EBJR Documentation

The Economic Benefits of Justice

Description

A data set on the apparent economic benefits of post-conflict justice

Usage

EBJ

Format

A data frame with 95 observations on the following 12 variables.

testnewid_lag

an apparent identifier variable, of some description

ccode

a Correlates of War(?) state code for the location of a conflict

id

an apparent identifier variable, of some description

pcj

a dummy variable for whether there was some kind of post-conflict justice institution created after a conflict

fdi

a variable on net FDI inflows over a 10-year period after a conflict (in millions USD)

econ_size

GDP, as an estimate of economic size

econ_devel

GDP per capita, as an estimate of economic development

econ_growth

GDP per capita change, as an estimate of economic growth

kaopen

KAOPEN index score, as an estimate of capital openness

xr

exchange rate fluctuations, as an indicator of exchange rate instability

lf

labor force size

lifeexp

average life expectancy for women, in years

Details

Data are taken Appell and Loyle's (2012) replication data set.
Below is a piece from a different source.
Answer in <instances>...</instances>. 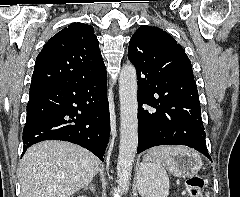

Users should read their article in Journal of Peace Research for more information about the topic, the stake, and how the data were collected. This is just a simple, reduced form of the data they make available that is minimally sufficient for reproducing the first model of their Table I.

References

Appell, Benjamin J. and Cyanne E. Loyle. 2012. "The Economic Benefits of Justice: Post-conflict Justice and Foreign Direct Investment" 49(5): 685–99.